Ogólne zasady dla silników tego typu (jest to rodzaj silników synchronicznych AC): przebieg napięcia ma być (zwykle) sinusoidalny; amplituda, częstotliwość i faza napięcia na uzwojeniach muszą być dostosowane do prędkości obrotu i chwilowego położenia wirnika; amplituda napięcia i częstotliwość mają być proporcjonalne do prędkości obrotowej. Jeśli ten warunek nie będzie spełniony, popłyną duże prądy, grożące uszkodzeniem sterownika, bądź silnika.
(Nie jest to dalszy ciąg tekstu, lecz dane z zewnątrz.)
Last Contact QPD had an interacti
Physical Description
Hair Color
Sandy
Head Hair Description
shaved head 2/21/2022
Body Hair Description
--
Sterownik może do tego stosować PWM - na przebieg napięcia o częstotliwości dopasowanej do obrotów nakłada się szybkie włączanie i wyłączanie tego napięcia, co działa tak, jakby napięcie było niższe - i to pozwala dopasować efektywne napięcie do potrzebnej wartości.
--------------------------------------------
I jeszcze zupełnie inna sprawa, na którą trzeba zwrócić uwagę: z jaką szybkością ma się poruszać kotwica przy wyciąganiu? Jeśli szybkość będzie za duża, kotwica rozkołysze się i może uderzyć w ponton, może go przedziurawić. To oznacza, że albo trzeba zwalniać tempo wyciągania pod koniec, albo ograniczyć to tempo. Nie wiem, czy to jest istotne zagrożenie - niskie napięcie zasilania oznacza ograniczenie obrotów (tu się znowu kłania współczynnik określany jako RPM/V, ja w swoim wzorze opisałem go jako K), dodatkowo przekładnia jeszcze je zmniejszy i może przy zasilaniu 12V szybkość wyciągania kotwicy będzie wystarczająco mała, by nie było takiego zagrożenia - ale wypada sie co do tego upewnić.